From: Arnaldo Carvalho de Melo <acme@kernel.org>
To: Alan Maguire <alan.maguire@oracle.com>
Cc: ast@kernel.org, andrii@kernel.org, daniel@iogearbox.net,
eddyz87@gmail.com, haoluo@google.com, jolsa@kernel.org,
john.fastabend@gmail.com, kpsingh@chromium.org,
sinquersw@gmail.com, martin.lau@kernel.org,
songliubraving@fb.com, sdf@google.com, timo@incline.eu,
yhs@fb.com, bpf@vger.kernel.org
Subject: Re: [PATCH v3 dwarves 0/8] dwarves: support encoding of optimized-out parameters, removal of inconsistent static functions
Date: Wed, 8 Feb 2023 13:50:27 -0300 [thread overview]
Message-ID: <Y+PS01eC1i75nBM0@kernel.org> (raw)
In-Reply-To: <Y+PL18hvJ7WwncGR@kernel.org>
Em Wed, Feb 08, 2023 at 01:20:39PM -0300, Arnaldo Carvalho de Melo escreveu:
> Em Tue, Feb 07, 2023 at 05:14:54PM +0000, Alan Maguire escreveu:
> > At optimization level -O2 or higher in gcc, static functions may be
> > optimized such that they have suffixes like .isra.0, .constprop.0 etc.
> > These represent
> >
> > - constant propagation (.constprop.0);
> > - interprocedural scalar replacement of aggregates, removal of
> > unused parameters and replacement of parameters passed by
> > reference by parameters passed by value (.isra.0)
>
> Initial test, without using the new options:
>
> [acme@pumpkin ~]$ pfunct /sys/kernel/btf/vmlinux | sort | uniq -c | sort -n | tail
> 3 start_show
> 3 timeout_show
> 3 uuid_show
> 4 m_next
> 4 parse_options
> 4 sk_diag_fill
> 4 state_show
> 4 state_store
> 5 status_show
> 6 type_show
> [acme@pumpkin ~]$
>
> Now I'll use --skip_encoding_btf_inconsistent_proto and --btf_gen_optimized
With:
⬢[acme@toolbox linux]$ git diff
diff --git a/scripts/pahole-flags.sh b/scripts/pahole-flags.sh
index 1f1f1d397c399afe..9dd185fb1ff1fc3b 100755
--- a/scripts/pahole-flags.sh
+++ b/scripts/pahole-flags.sh
@@ -21,7 +21,7 @@ if [ "${pahole_ver}" -ge "122" ]; then
fi
if [ "${pahole_ver}" -ge "124" ]; then
# see PAHOLE_HAS_LANG_EXCLUDE
- extra_paholeopt="${extra_paholeopt} --lang_exclude=rust"

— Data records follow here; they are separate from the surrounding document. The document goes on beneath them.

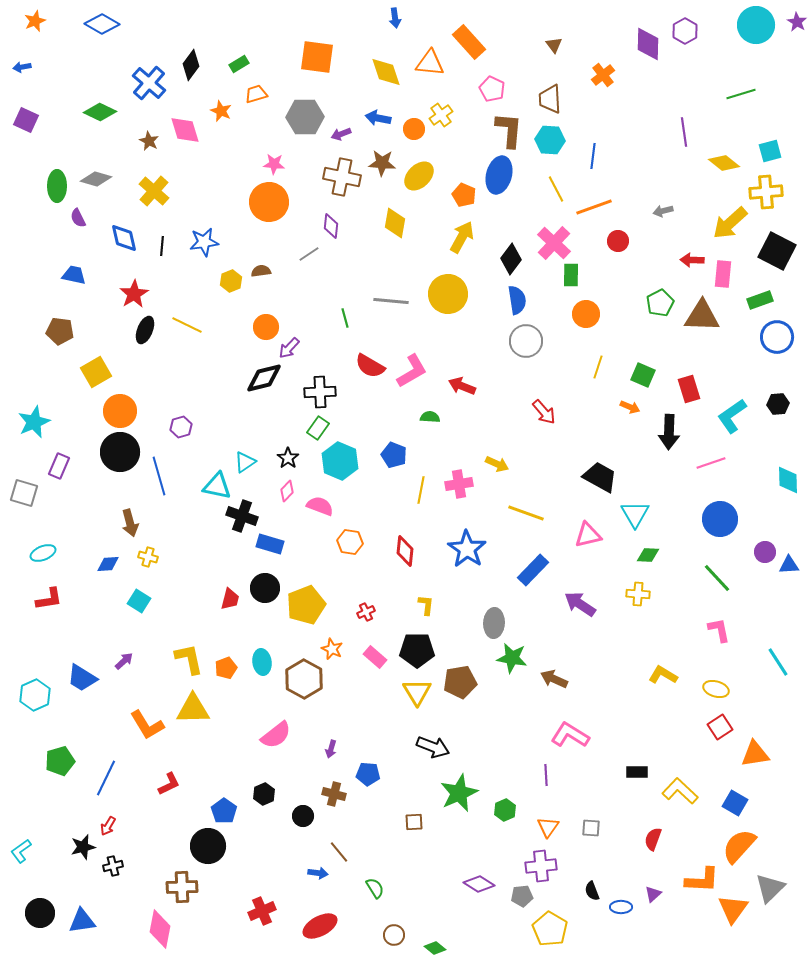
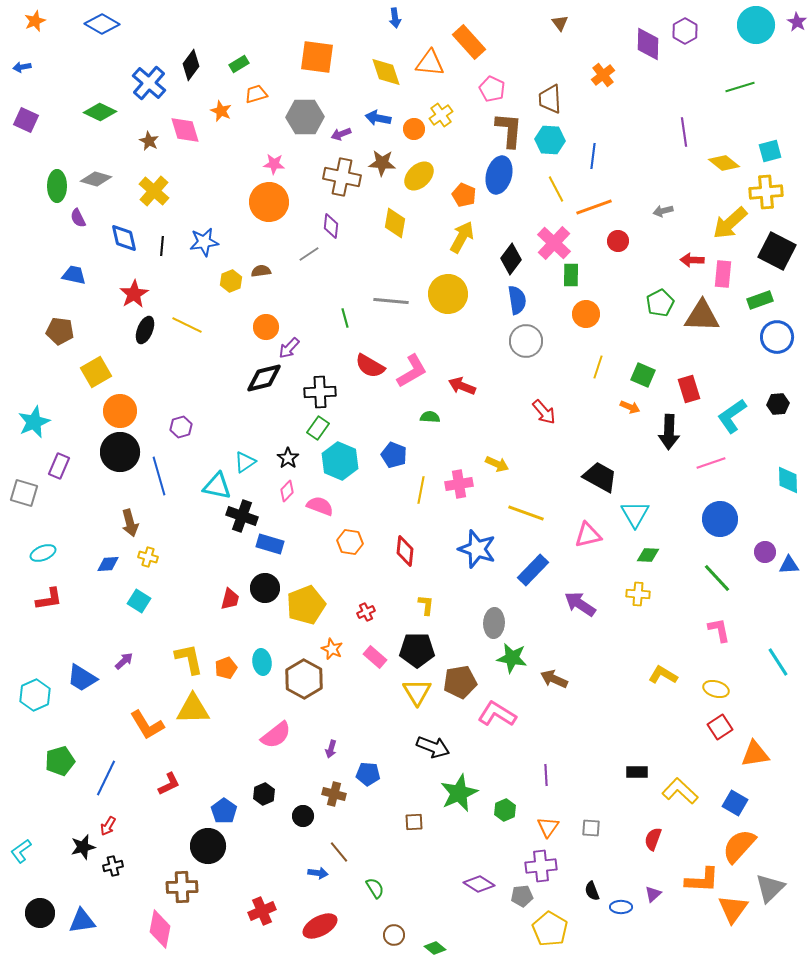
brown triangle at (554, 45): moved 6 px right, 22 px up
green line at (741, 94): moved 1 px left, 7 px up
blue star at (467, 549): moved 10 px right; rotated 15 degrees counterclockwise
pink L-shape at (570, 735): moved 73 px left, 21 px up
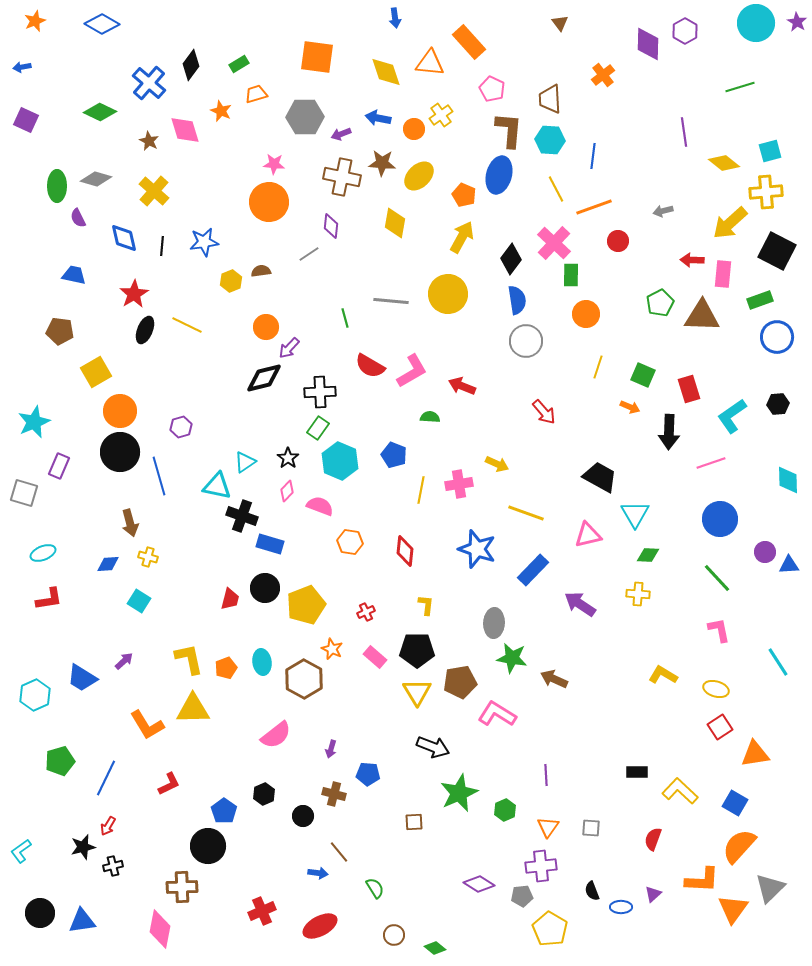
cyan circle at (756, 25): moved 2 px up
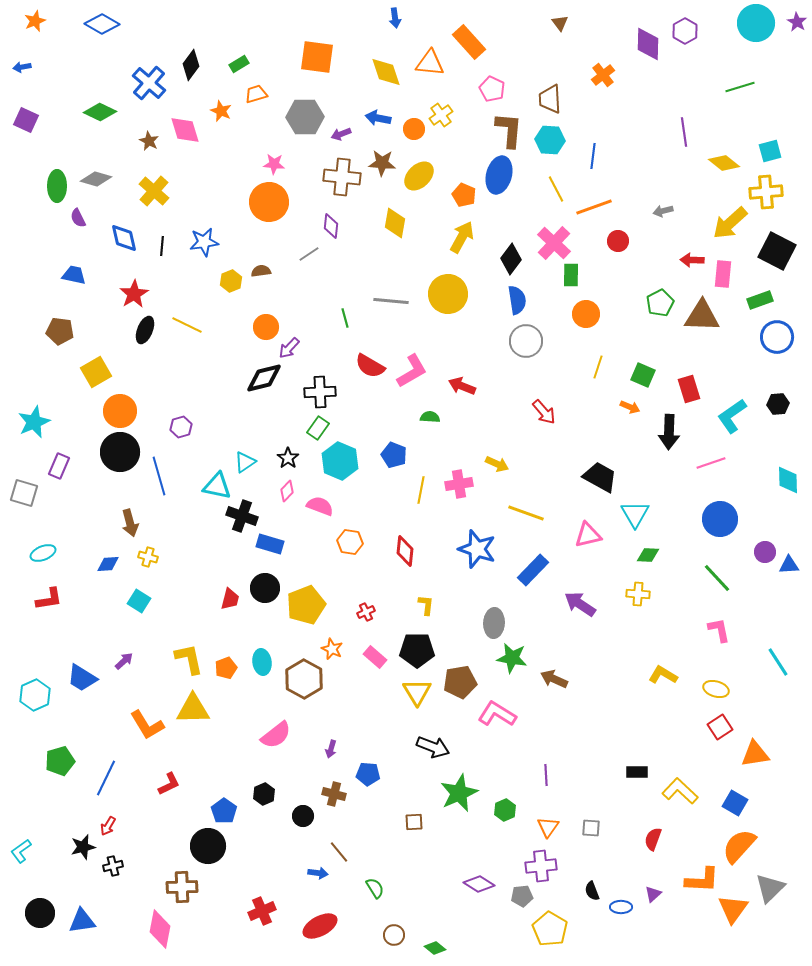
brown cross at (342, 177): rotated 6 degrees counterclockwise
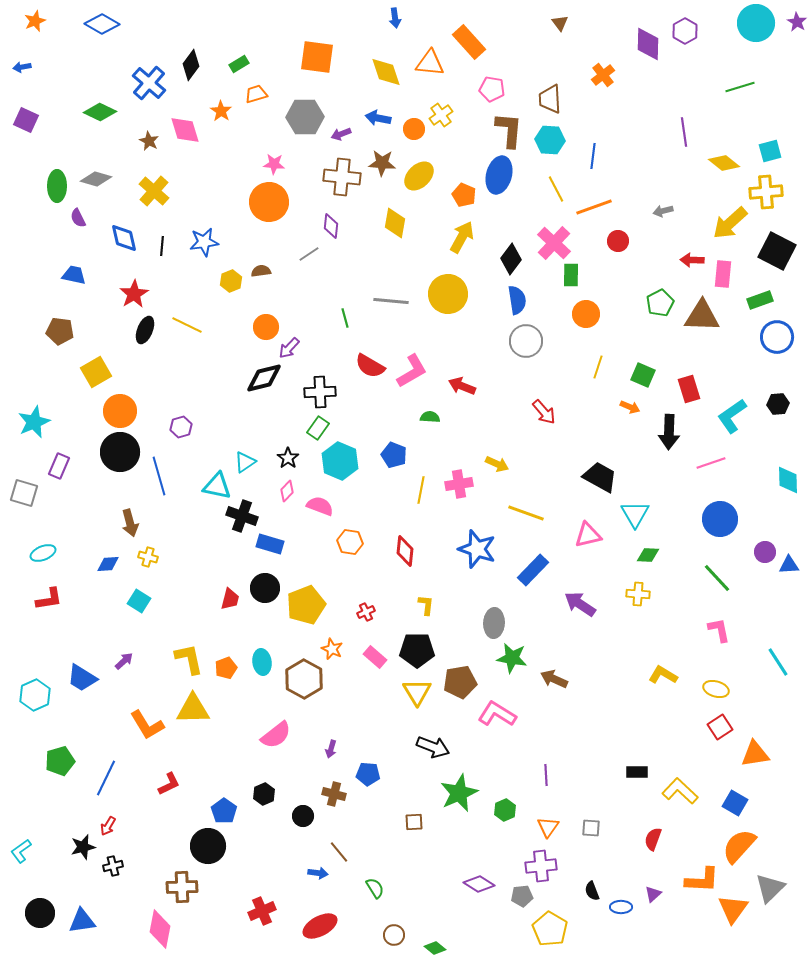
pink pentagon at (492, 89): rotated 15 degrees counterclockwise
orange star at (221, 111): rotated 10 degrees clockwise
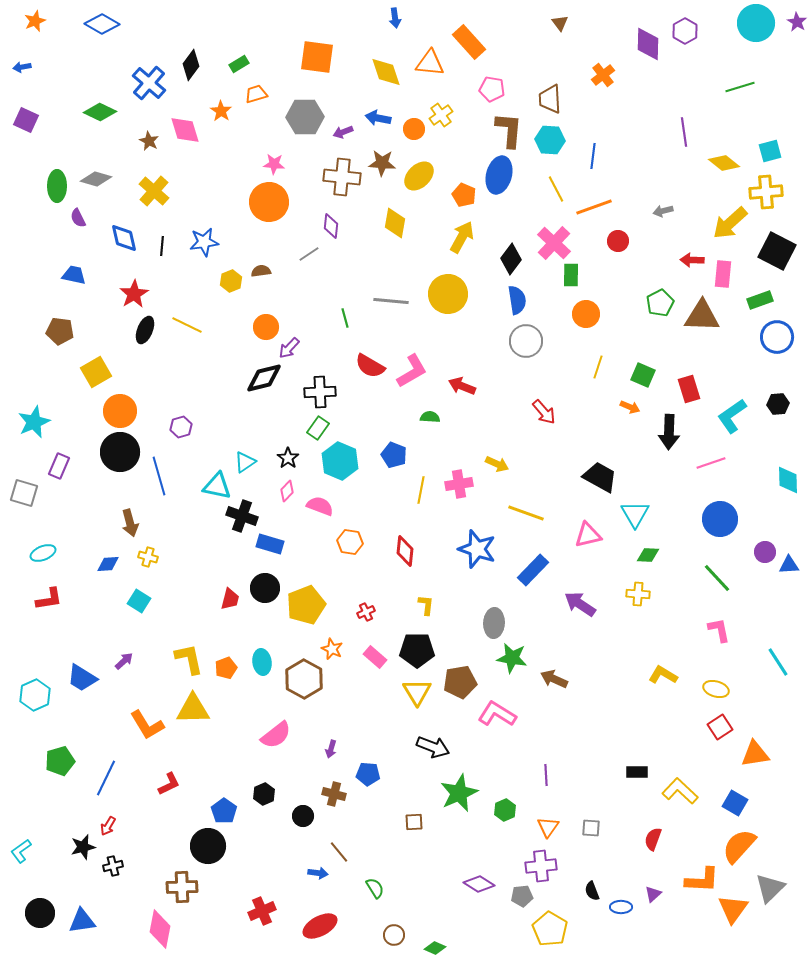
purple arrow at (341, 134): moved 2 px right, 2 px up
green diamond at (435, 948): rotated 15 degrees counterclockwise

+ extra_paholeopt="${extra_paholeopt} --lang_exclude=rust --btf_gen_optimized --skip_encoding_btf_inconsistent_proto"
fi
echo ${extra_paholeopt}
⬢[acme@toolbox linux]$
I get:
[acme@pumpkin ~]$ pfunct /sys/kernel/btf/vmlinux | sort | uniq -c | sort -n | tail
1 zswap_writeback_entry
1 zswap_zpool_param_set
1 zs_zpool_create
1 zs_zpool_destroy
1 zs_zpool_free
1 zs_zpool_malloc
1 zs_zpool_map
1 zs_zpool_shrink
1 zs_zpool_total_size
1 zs_zpool_unmap
[acme@pumpkin ~]$
No functions with more than one entry:
[acme@pumpkin ~]$ pfunct /sys/kernel/btf/vmlinux | sort | uniq -c | sort -n | grep -v ' 1 '
[acme@pumpkin ~]$ pfunct /sys/kernel/btf/vmlinux | sort | uniq -c | sort -n | grep ' 1 ' | wc -l
54558
[acme@pumpkin ~]$ pfunct /sys/kernel/btf/vmlinux | wc -l
54558
[acme@pumpkin ~]$
So I'll bump the release as we did in the past when testing features
that we need to test against a release on the pahole-flags.sh script so
that we can do further tests.
- Arnaldo
> - Arnaldo
>
> > See [1] for details.
> >
> > Currently BTF encoding does not handle such optimized functions
> > that get renamed with a "." suffix such as ".isra.0", ".constprop.0".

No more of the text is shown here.